# What to Do With a Hind Quarter of Deer



## BJClark (Nov 6, 2009)

a hind quarter of deer??


----------



## ewenlin (Nov 6, 2009)

Why do people......



keep posting thread titles like this?

 sorry! Wouldn't have a clue what to do with a hind quarter of deer


----------



## BJClark (Nov 6, 2009)

ewenlin;



> Why do people......
> keep posting thread titles like this?




Well, for me..Our daughter asked her dad if he could bring a *small* package of deer so that she could make some deer jerky..well he brought an entire hind quarter...which is way more than she expected..


----------



## AThornquist (Nov 6, 2009)

eat it!


----------



## ewenlin (Nov 6, 2009)

BJClark said:


> ewenlin;
> 
> 
> 
> ...



Can YOU be my dad?


----------



## BJClark (Nov 6, 2009)

ewenlin;



> Can YOU be my dad?



Given the fact I am a woman...that would not be possible...


----------



## Grillsy (Nov 6, 2009)

Eat it.

Throw it on the grill.

But not in that order.


----------



## BJClark (Nov 6, 2009)

AThornquist;




I intend to eat it, maybe break it down into smaller sections for different meals..
however...I don't have any recipes..


----------



## tlharvey7 (Nov 6, 2009)

find a good butcher and portion it in steaks & ground
i emphasize the "good" in butcher. boneless & hairless is what you want with venison


----------



## PuritanCovenanter (Nov 6, 2009)

Hamburger it up. Stick it in a grinder and use it in Chili. It is awesome. 

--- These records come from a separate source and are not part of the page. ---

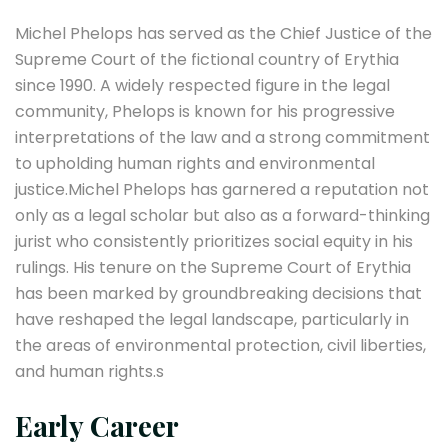
Michel Phelops has served as the Chief Justice of the
Supreme Court of the fictional country of Erythia
since 1990. A widely respected figure in the legal
community, Phelops is known for his progressive
interpretations of the law and a strong commitment
to upholding human rights and environmental
justice.Michel Phelops has garnered a reputation not
only as a legal scholar but also as a forward-thinking
jurist who consistently prioritizes social equity in his
rulings. His tenure on the Supreme Court of Erythia
has been marked by groundbreaking decisions that
have reshaped the legal landscape, particularly in
the areas of environmental protection, civil liberties,
and human rights.s
Early Career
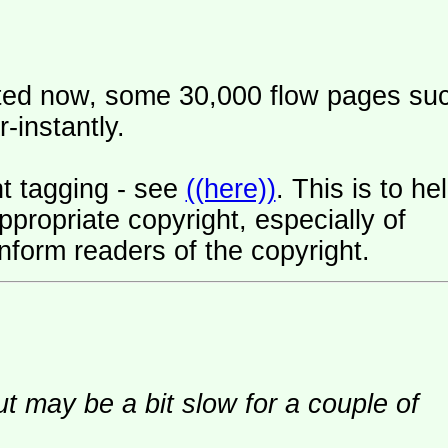
ated now, some 30,000 flow pages su
-instantly.
t tagging - see
((here))
. This is to he
ropriate copyright, especially of
nform readers of the copyright.
ut may be a bit slow for a couple of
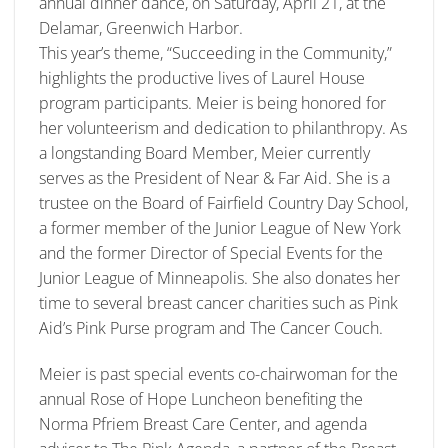
annual dinner dance, on Saturday, April 21, at the
Delamar, Greenwich Harbor.
This year’s theme, “Succeeding in the Community,”
highlights the productive lives of Laurel House
program participants. Meier is being honored for
her volunteerism and dedication to philanthropy. As
a longstanding Board Member, Meier currently
serves as the President of Near & Far Aid. She is a
trustee on the Board of Fairfield Country Day School,
a former member of the Junior League of New York
and the former Director of Special Events for the
Junior League of Minneapolis. She also donates her
time to several breast cancer charities such as Pink
Aid’s Pink Purse program and The Cancer Couch.
Meier is past special events co-chairwoman for the
annual Rose of Hope Luncheon benefiting the
Norma Pfriem Breast Care Center, and agenda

True Story. My sister made my mom promise her that she wouldn't trick her into eating Bambi. Well, my mom made some chili with deer meat in it. My sister came home from her College dorm and had some chili. She called my Mommy up right away and said that was the best chili my mom had ever made. Sis got total silence on the other end of the phone for a few. Then she got a somber, "Oh Janice, I am so sorry." LOL....

Guess what? Sissy loves deer meat now. LOL


----------



## N. Eshelman (Nov 6, 2009)

Leave it by the side of the road.  

I do not like venison [its too gamey for me], but my parents have it around a lot- they grind it and mix it 50/50 with ground beef to be used in whatever capacity they use ground beef. That is bearable for me.


----------



## tlharvey7 (Nov 6, 2009)

BJClark said:


> AThornquist;
> 
> 
> 
> ...



2lbs ground venison.... brown it
add 1 can condense cream of mushroom soup

layer in bottom of baking dish

add layer of corn (as much as you like, i use a big bag of frozen)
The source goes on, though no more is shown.